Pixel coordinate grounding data
══════════════════════════════
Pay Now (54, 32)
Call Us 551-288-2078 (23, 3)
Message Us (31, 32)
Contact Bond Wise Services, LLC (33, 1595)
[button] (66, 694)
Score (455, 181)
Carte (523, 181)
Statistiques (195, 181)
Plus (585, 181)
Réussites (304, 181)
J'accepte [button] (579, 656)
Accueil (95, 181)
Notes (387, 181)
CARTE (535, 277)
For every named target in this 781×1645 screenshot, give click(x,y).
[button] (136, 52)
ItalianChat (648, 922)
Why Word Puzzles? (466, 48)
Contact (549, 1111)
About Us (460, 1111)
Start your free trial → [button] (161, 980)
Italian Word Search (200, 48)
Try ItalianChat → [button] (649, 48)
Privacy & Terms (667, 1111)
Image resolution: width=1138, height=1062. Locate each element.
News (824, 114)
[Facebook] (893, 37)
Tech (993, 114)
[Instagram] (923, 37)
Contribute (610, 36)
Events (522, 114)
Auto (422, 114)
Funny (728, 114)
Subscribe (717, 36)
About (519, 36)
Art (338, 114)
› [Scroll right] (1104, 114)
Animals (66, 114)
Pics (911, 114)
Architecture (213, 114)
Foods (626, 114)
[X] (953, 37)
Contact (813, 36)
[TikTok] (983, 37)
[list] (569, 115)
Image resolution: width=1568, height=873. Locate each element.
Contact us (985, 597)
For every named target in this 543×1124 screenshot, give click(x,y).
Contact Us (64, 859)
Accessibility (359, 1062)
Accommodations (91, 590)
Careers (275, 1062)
══════════════════════════════
**Task goal:** Output the lines above between the one holding "Score (455, 181)" and the one holding "[list] (569, 115)", inclusive, with nothing before or after them.

**Expected output:**
Score (455, 181)
Carte (523, 181)
Statistiques (195, 181)
Plus (585, 181)
Réussites (304, 181)
J'accepte [button] (579, 656)
Accueil (95, 181)
Notes (387, 181)
CARTE (535, 277)
For every named target in this 781×1645 screenshot, give click(x,y).
[button] (136, 52)
ItalianChat (648, 922)
Why Word Puzzles? (466, 48)
Contact (549, 1111)
About Us (460, 1111)
Start your free trial → [button] (161, 980)
Italian Word Search (200, 48)
Try ItalianChat → [button] (649, 48)
Privacy & Terms (667, 1111)
Image resolution: width=1138, height=1062. Locate each element.
News (824, 114)
[Facebook] (893, 37)
Tech (993, 114)
[Instagram] (923, 37)
Contribute (610, 36)
Events (522, 114)
Auto (422, 114)
Funny (728, 114)
Subscribe (717, 36)
About (519, 36)
Art (338, 114)
› [Scroll right] (1104, 114)
Animals (66, 114)
Pics (911, 114)
Architecture (213, 114)
Foods (626, 114)
[X] (953, 37)
Contact (813, 36)
[TikTok] (983, 37)
[list] (569, 115)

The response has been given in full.